TB went to the oncologist yesterday (I couldn’t go as I had school) and for whatever reason, the Dr again didn’t handle the prescriptions right. Because of TB’s current back pain (which I pray is not the other kidney acting up and only a back twinge of some kind) he requested a muscle relaxer and another prescription of pain meds. The doctor forgot to write down the dosage amount on the prescription for the muscle relaxer and by the time the nurse realized it, Dr. R was gone for the day. The on-call doctor wouldn’t do anything with it so now we wait on that. TB told Dr. R that he won’t take Sutent or Aerida anymore, it’s just too much for him. So for now it’s an appointment on Friday for scans to see what’s going on and then results next week.

I just read my post and it sure is a ramble of things but at least that means it’s out of my head. For now.




I Will Love Him Forever

The love of my life passed away peacefully on February 28, 2010. The fight he put up through this tough journey is truly commendable.

Though I am sad at his passing, I am so grateful for the time I had with him, our families and our friends. The memories of our times together will sustain me forever.

I think this quote, shared with me by a loving cousin, sums up how I feel.

"Don't cry because it's over. Smile because it happened." - Dr. Seuss

My Cancer Hat

I'm a person who hates wearing hats, both literally and figuratively. Now I will be wearing a caregivers cancer hat because my husband has cancer and I need to be strong for him. But I also need a place to vent, look for support and find strength.

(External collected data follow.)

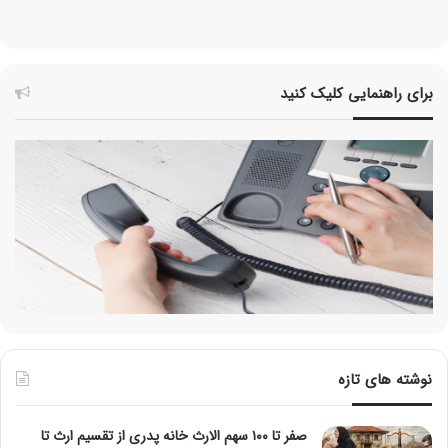
برای راهنمایی کلیک کنید
نوشته های تازه
صفر تا ۱۰۰ سهم الارث خانه پدری از تقسیم ارث تا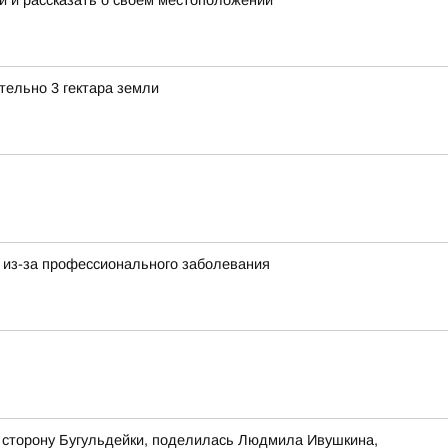
и и рассказать о своем местоположении
ельно 3 гектара земли
 из-за профессионального заболевания
в сторону Бугульдейки, поделилась Людмила Ивушкина,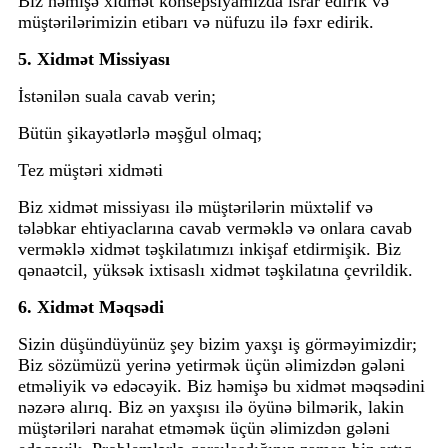
Biz həmişə xidmət konsepsiyamızda israr edirik və
müştərilərimizin etibarı və nüfuzu ilə fəxr edirik.
5. Xidmət Missiyası
İstənilən suala cavab verin;
Bütün şikayətlərlə məşğul olmaq;
Tez müştəri xidməti
Biz xidmət missiyası ilə müştərilərin müxtəlif və
tələbkar ehtiyaclarına cavab verməklə və onlara cavab
verməklə xidmət təşkilatımızı inkişaf etdirmişik. Biz
qənaətcil, yüksək ixtisaslı xidmət təşkilatına çevrildik.
6. Xidmət Məqsədi
Sizin düşündüyünüz şey bizim yaxşı iş görməyimizdir;
Biz sözümüzü yerinə yetirmək üçün əlimizdən gələni
etməliyik və edəcəyik. Biz həmişə bu xidmət məqsədini
nəzərə alırıq. Biz ən yaxşısı ilə öyünə bilmərik, lakin
müştəriləri narahat etməmək üçün əlimizdən gələni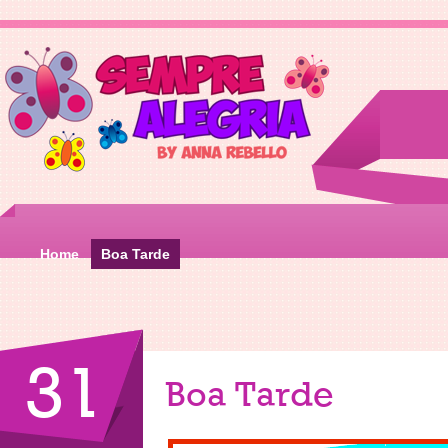
Home
Boa Tarde
31
Boa Tarde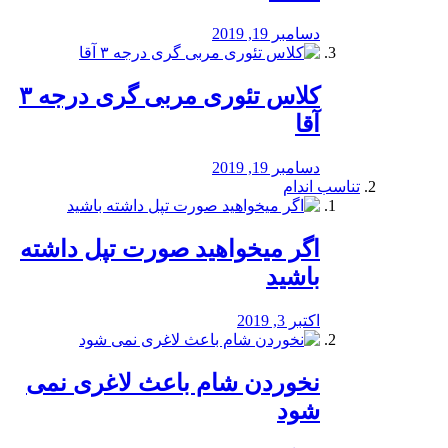
دسامبر 19, 2019
کلاس تئوری مربی گری درجه ۳
آقا
دسامبر 19, 2019
تناسب اندام
اگر میخواهید صورت تپل داشته
باشید
اکتبر 3, 2019
نخوردن شام باعث لاغری نمی
‌شود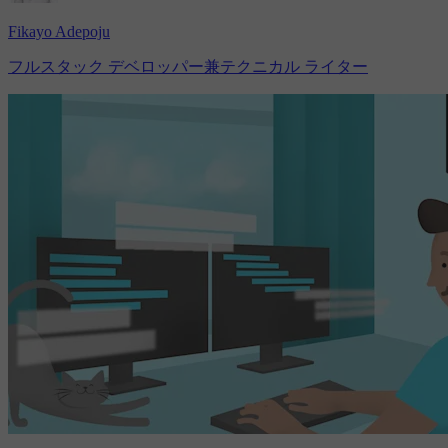
Fikayo Adepoju
フルスタック デベロッパー兼テクニカル ライター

Hopefully, this blog will enable me to deal with the process and meet others who are going through a similar challenge.

TB’s Cancer

TB, my husband (TB is his nickname), has kidney cancer, stage 4. He had a kidney and the tumor that was in it removed in 2005. We discovered in September 2008 that it had returned and has now metastasized to his bones, specifically his right femur plus spots on his skull, his spine and his ribs, the inside and outside of his lungs, his brain. He is not curable.

TB was originally participating in a clinical study that would provide him with a treatment that would halt, for an unknown length of time, the proteins from getting to the cancer cells. So in essence, slowing but not curing, the progression of the cancer. There is no question he will die from this, the unknown factor is the 'when' it will happen.

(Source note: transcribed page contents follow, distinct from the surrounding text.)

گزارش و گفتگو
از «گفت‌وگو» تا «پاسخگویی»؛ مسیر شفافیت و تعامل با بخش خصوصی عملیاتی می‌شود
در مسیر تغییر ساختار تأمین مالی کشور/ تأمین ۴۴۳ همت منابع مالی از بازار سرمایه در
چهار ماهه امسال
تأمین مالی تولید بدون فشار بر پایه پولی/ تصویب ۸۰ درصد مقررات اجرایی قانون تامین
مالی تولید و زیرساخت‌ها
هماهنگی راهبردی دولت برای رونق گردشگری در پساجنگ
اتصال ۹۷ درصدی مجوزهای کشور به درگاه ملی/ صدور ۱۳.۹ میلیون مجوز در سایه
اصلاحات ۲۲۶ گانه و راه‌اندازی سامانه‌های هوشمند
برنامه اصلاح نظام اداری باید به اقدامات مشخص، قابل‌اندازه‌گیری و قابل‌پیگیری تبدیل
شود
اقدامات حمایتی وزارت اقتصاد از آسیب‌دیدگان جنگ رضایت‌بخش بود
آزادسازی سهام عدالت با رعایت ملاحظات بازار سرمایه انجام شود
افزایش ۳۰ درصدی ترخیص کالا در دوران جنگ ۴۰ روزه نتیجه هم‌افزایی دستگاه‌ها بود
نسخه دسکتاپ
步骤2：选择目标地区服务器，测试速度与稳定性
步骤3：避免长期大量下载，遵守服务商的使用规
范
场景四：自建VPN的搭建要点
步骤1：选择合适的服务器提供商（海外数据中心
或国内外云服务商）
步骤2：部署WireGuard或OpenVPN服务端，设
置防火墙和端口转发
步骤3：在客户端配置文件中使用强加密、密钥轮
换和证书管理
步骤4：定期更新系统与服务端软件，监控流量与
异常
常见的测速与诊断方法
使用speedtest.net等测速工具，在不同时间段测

Unfortunately, TB had to be removed from the study as the metastases have grown. He was placed on a new regimen of Aerida and Sutent but that didn't work out. It made him too ill. Now he's on a daily regimen of Afinitor - "Plan C" as we call it. Basically, we're working to extend his life but in a manner that will allow him to still enjoy it and maintain his dignity.

1/27/2010 - At the suggestion of our oncologist, TB will no longer take any cancer medications as the benefits do not outweigh the possible negative side effects a new medication would have. He will be transferred soon to a facility where he can receive rehab, as he is extremely weak due to the pneumonia and inactivity. Our goal is to improve his quality of life as best we can.

2/21/2010 - Frank is now home, we've begun hospice care.